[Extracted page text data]
----------

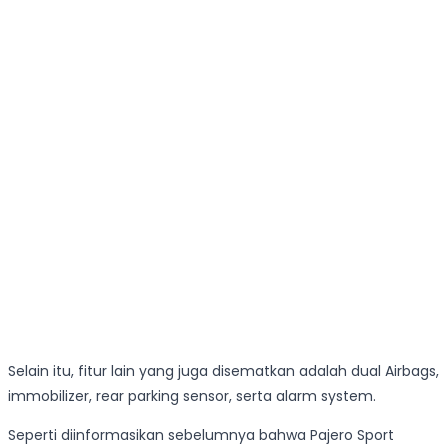
Selain itu, fitur lain yang juga disematkan adalah dual Airbags,
immobilizer, rear parking sensor, serta alarm system.
Seperti diinformasikan sebelumnya bahwa Pajero Sport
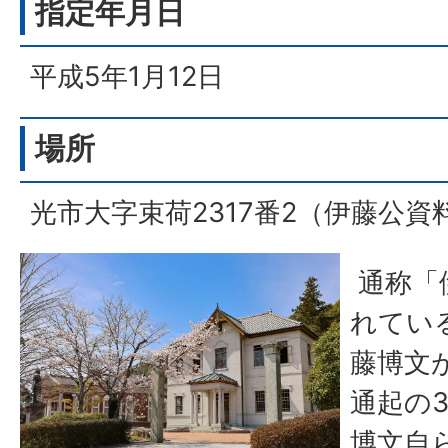
指定年月日
平成5年1月12日
場所
光市大字束荷2317番2（伊藤公資
通称「
れてい
藤博文
通起の
博文自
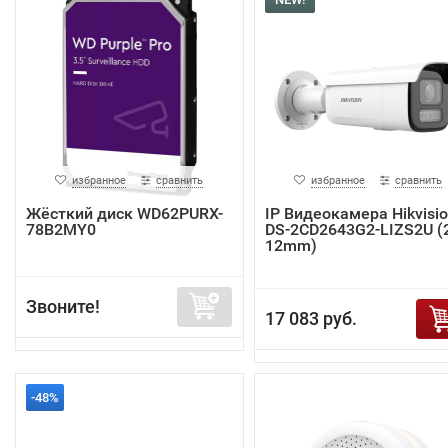
избранное
сравнить
избранное
сравнить
Жёсткий диск WD62PURX-
IP Видеокамера Hikvisi
78B2MY0
DS-2CD2643G2-LIZS2U (2
12mm)
Звоните!
17 083 руб.
-48%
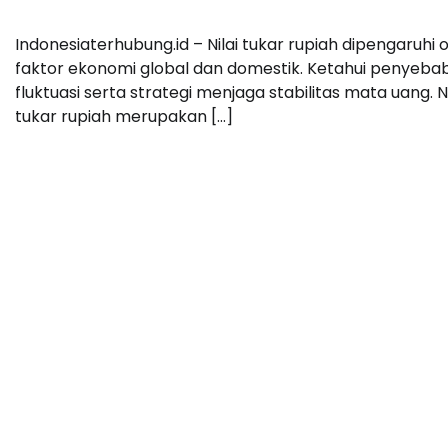
Indonesiaterhubung.id – Nilai tukar rupiah dipengaruhi 
faktor ekonomi global dan domestik. Ketahui penyeba
fluktuasi serta strategi menjaga stabilitas mata uang. Ni
tukar rupiah merupakan […]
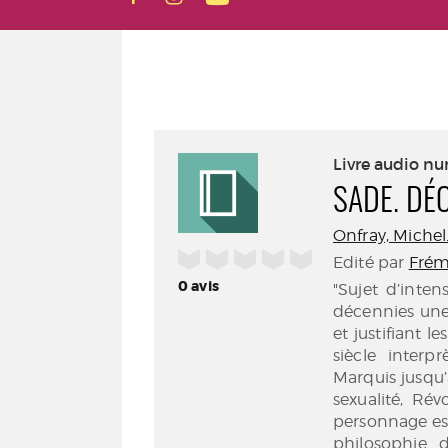
Livre audio n
SADE. DÉ
Onfray, Michel
/5
Edité par
Frém
0
avis
"Sujet d’inten
décennies une
et justifiant 
siècle interp
Marquis jusqu’à
sexualité, Rév
personnage est 
philosophie 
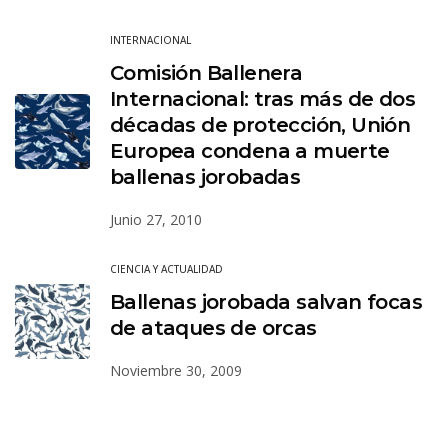
INTERNACIONAL
Comisión Ballenera
Internacional: tras más de dos
décadas de protección, Unión
Europea condena a muerte
ballenas jorobadas
Junio 27, 2010
CIENCIA Y ACTUALIDAD
Ballenas jorobada salvan focas
de ataques de orcas
Noviembre 30, 2009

----------

» PROBLEM STATEMENT:
Could you restate all of the data above word for word and skip every picture?

» TASK OUTPUT:
Selain itu, fitur lain yang juga disematkan adalah dual Airbags,
immobilizer, rear parking sensor, serta alarm system.
Seperti diinformasikan sebelumnya bahwa Pajero Sport
指定年月日
平成5年1月12日
場所
光市大字束荷2317番2（伊藤公資
通称「
れてい
藤博文
通起の
博文自
избранное
сравнить
избранное
сравнить
Жёсткий диск WD62PURX-
IP Видеокамера Hikvisi
78B2MY0
DS-2CD2643G2-LIZS2U (2
12mm)
Звоните!
17 083 руб.
-48%
Indonesiaterhubung.id – Nilai tukar rupiah dipengaruhi 
faktor ekonomi global dan domestik. Ketahui penyeba
fluktuasi serta strategi menjaga stabilitas mata uang. Ni
tukar rupiah merupakan […]
Livre audio n
SADE. DÉ
Onfray, Michel
/5
Edité par
Frém
0
avis
"Sujet d’inten
décennies une
et justifiant 
siècle interp
Marquis jusqu’à
sexualité, Rév
personnage est 
philosophie 
INTERNACIONAL
Comisión Ballenera
Internacional: tras más de dos
décadas de protección, Unión
Europea condena a muerte
ballenas jorobadas
Junio 27, 2010
CIENCIA Y ACTUALIDAD
Ballenas jorobada salvan focas
de ataques de orcas
Noviembre 30, 2009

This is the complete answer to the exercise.